BEGIN
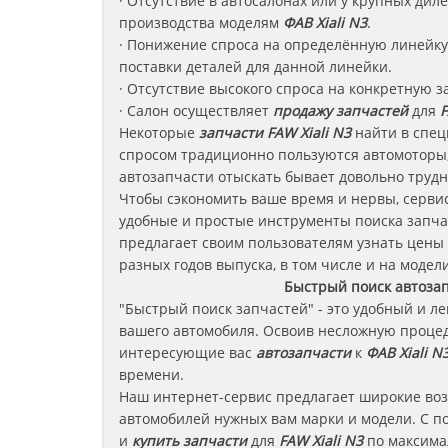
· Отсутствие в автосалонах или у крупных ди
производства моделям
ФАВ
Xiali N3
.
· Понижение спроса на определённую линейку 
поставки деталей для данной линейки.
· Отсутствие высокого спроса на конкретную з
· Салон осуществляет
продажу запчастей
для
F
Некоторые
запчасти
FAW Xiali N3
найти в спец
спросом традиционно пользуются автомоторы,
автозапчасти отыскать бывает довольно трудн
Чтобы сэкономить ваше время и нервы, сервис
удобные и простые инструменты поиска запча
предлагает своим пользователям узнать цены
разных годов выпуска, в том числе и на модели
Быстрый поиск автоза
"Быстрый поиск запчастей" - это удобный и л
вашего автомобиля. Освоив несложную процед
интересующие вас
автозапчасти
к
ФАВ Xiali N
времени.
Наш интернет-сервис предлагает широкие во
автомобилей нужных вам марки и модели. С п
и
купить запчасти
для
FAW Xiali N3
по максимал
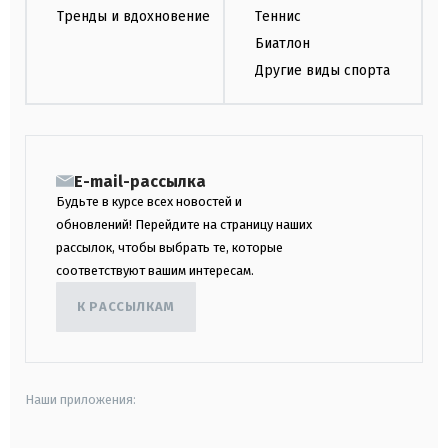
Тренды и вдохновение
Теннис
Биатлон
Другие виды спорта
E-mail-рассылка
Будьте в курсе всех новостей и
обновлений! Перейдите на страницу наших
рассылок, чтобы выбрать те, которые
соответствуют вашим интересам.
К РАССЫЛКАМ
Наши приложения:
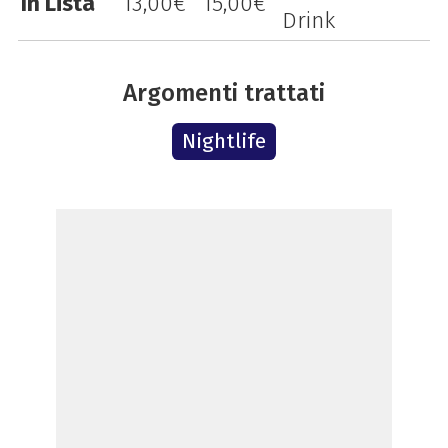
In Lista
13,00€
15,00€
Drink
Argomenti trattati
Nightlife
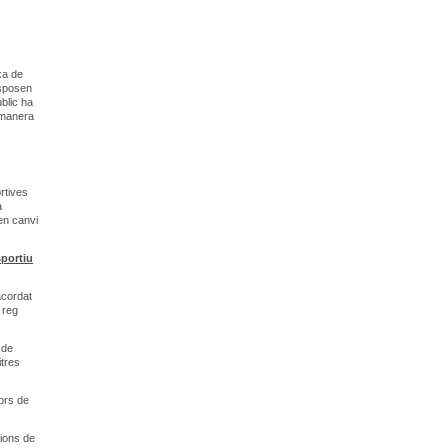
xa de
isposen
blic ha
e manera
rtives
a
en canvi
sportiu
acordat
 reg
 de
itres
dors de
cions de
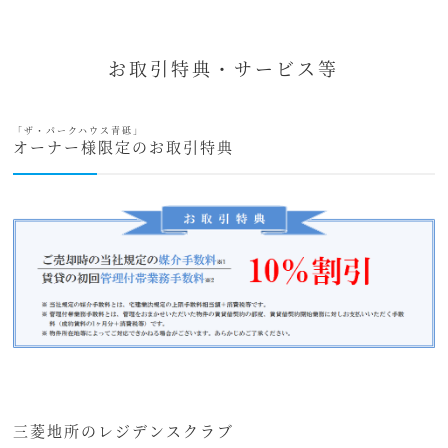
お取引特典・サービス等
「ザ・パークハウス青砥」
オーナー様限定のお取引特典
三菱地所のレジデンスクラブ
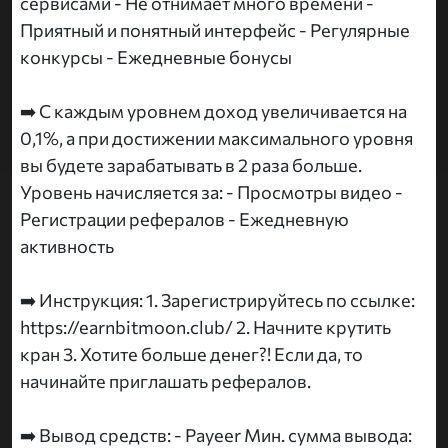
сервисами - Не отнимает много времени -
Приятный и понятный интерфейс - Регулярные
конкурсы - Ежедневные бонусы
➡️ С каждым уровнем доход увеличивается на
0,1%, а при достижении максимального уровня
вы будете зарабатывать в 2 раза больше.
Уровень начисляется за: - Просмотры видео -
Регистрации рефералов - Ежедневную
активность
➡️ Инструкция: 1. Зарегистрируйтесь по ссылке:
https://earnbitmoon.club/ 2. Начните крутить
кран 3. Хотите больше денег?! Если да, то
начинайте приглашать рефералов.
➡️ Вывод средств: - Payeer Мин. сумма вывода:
END
Exercise description:
Within the entries, find all lines that contain "предлагает" and copy each one.

Completed task:
предлагает своим пользователям узнать цены
Наш интернет-сервис предлагает широкие во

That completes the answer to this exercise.